The flexibility of the system has allowed for the combination of musicians from very different backgrounds, as well as disparate ensembles with players of very different standards. Works generally combine improvisation with conventional scoring and move frequently from one system to the other. The synchronisation using 'clock-time' as a basis has also enabled works made up of players who are spatially separated such as with Four Bridges which was performed simultaneously in Britain, Germany, America and India, it allows for works which alter the conventional relationship of the composer with the musician by involving the performer directly into the creative process.

== Beginnings - The Simultaneity Project ==
In 2004 Wyer began creating Simultaneity works: works that made recordings at the same time in different locations. The first recordings took place around Columbus Circle, New York – Wyer mapped out a circumference that passed through the Time Warner building and around the periphery of Columbus Circle itself and, with the help of a team of volunteer staff from WNYC radio, made a series of simultaneous recordings that, when played back across multiple speakers, gave what he described as a ‘God’s ear view’ of the location – the experience of being at all points simultaneously; cars, subway trains and people moved from speaker to speaker, featuring the endless rotation of revolving doors that interfaced the very contrasting sonic landscape of the interior of the Time Warner Building with the bustling Manhattan streets outside.

This led to Simultaneity recordings that were not made in the same location: in December 2004, with volunteers primarily from CEC Canada's online forum, a recording was made simultaneously in countries around the world: volunteers were asked to record exactly the same twenty minutes of their environment wherever they were in the world, regardless of time-zone, but to include something that marked the hour changing. Volunteers recorded dawn choruses (Australia), tolling bells (Australia), railway station announcements (New Zealand), clocks in a clock shop (San Francisco), ambient sound in Police Square (Manhattan), evening traffic (Berlin), the backstage at English National Opera (London) late night rains (Tunis) late night chatter (Mumbai), the sounds of the jungle (Laos), dogs barking (northern Alaska). Resulting in a complex array of sounds that coalesced into a moment of intensity as the hour struck and then dissipated back to the disparate ambient environments.

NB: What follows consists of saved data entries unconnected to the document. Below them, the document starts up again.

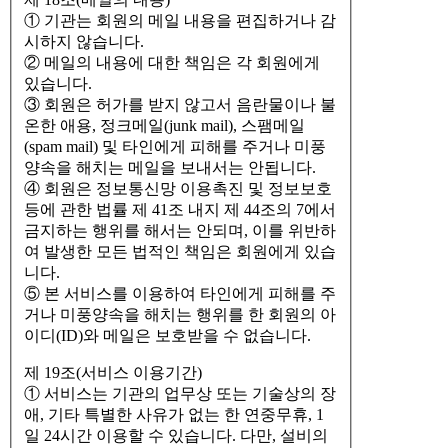
① 기관는 회원의 메일 내용을 편집하거나 감
시하지 않습니다.
② 메일의 내용에 대한 책임은 각 회원에게
있습니다.
③ 회원은 허가를 받지 않고서 음란물이나 불
온한 애용, 정크메일(junk mail), 스팸메일
(spam mail) 및 타인에게 피해를 주거나 미풍
양속을 해치는 메일을 보내서는 안됩니다.
④ 회원은 정보통신망 이용촉진 및 정보보호
등에 관한 법률 제 41조 내지 제 44조의 7에서
금지하는 행위를 해서는 안되며, 이를 위반하
여 발생한 모든 법적인 책임은 회원에게 있습
니다.
⑤ 본 서비스를 이용하여 타인에게 피해를 주
거나 미풍양속을 해치는 행위를 한 회원의 아
이디(ID)와 메일은 보호받을 수 없습니다.
제 19조(서비스 이용기간)
① 서비스는 기관의 업무상 또는 기술상의 장
애, 기타 특별한 사유가 없는 한 연중무휴, 1
일 24시간 이용할 수 있습니다. 다만, 설비의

== Time structured mapping ==
In his search to incorporate the philosophy of Simultaneity within western musical systems, Wyer returned to a frequent inspiration; birdsong; struck by the endless combinations and re-combinations of the songs of the dawn chorus he began considering ways to create systems that would enable simultaneous solos that combined in musically intelligent, coherent ways - that necessarily moved away from the western convention of counting a beat for each bar.

In 2005 Wyer made his first Time Structured Maps using the same basic scores as might be used for an orchestra but where each bar-line represented a period of 30 seconds rather than a count and each ‘bar’ consisted of a set of instructions for how to improvise during that time period, which might be very specific or left ambiguous. The result was a system that enabled musicians from all backgrounds to play together, and to incorporate other forms such as dance, speech etc. within a score.

The first significant work for the system was for the Orchestra of the Swan with a Time Structured Map (TSM) based work called Traveller, There Are No Paths, Paths Are Made By Walking created in the summer of 2005.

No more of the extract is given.